- Born: 1979 (age 46–47) Runcorn, Cheshire, England
- Occupations: Screenwriter; television producer; script editor;
- Years active: 1994–present

= Susan Nickson =

English screenwriter, television producer and script editor

Susan Nickson (born 1979) is an English screenwriter and executive producer.

==Early life==
Nickson was raised in Runcorn, Cheshire, where she attended The Grange School.

==Career==
Nickson began her career aged 14 when she won the Lloyds Bank Film Challenge with a ten-minute short film called Buddah's Legs. In 1995, her half-hour satirical comedy Life's a Bitch, starring Sean Hughes and Kathy Burke, aired on Channel 4.

Her first original sitcom, Two Pints of Lager and a Packet of Crisps, ran for ten years, across nine series, with Nickson writing the majority of the episodes. The series enjoyed enormous popular success, helping to launch the careers of its stars Sheridan Smith, Ralf Little and Will Mellor.
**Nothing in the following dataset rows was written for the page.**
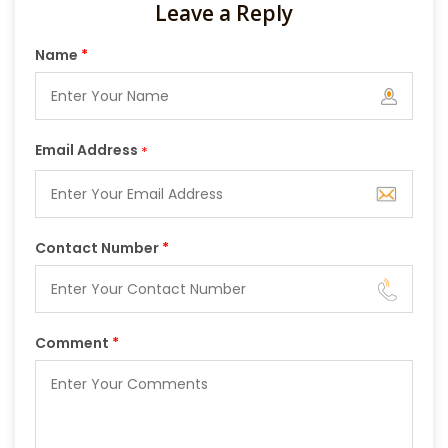
Leave a Reply
Name
*
Email Address
*
Contact Number
*
Comment
*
It can still regularly be seen on BBC Three, and is currently available on BBC iPlayer.

Nickson also created the BBC Three sitcom Grownups, script-edited Coming of Age, and contributed episodes to series 11 and 12 of Birds of a Feather.

In 2022, her latest original series, Rosie Molloy Gives Up Everything, premiered on Sky Comedy.

==Personal life==
Nickson is a patron of Cheshire Autism Practical Support (ChAPS), which helps families navigating autism, having grown up with an autistic brother.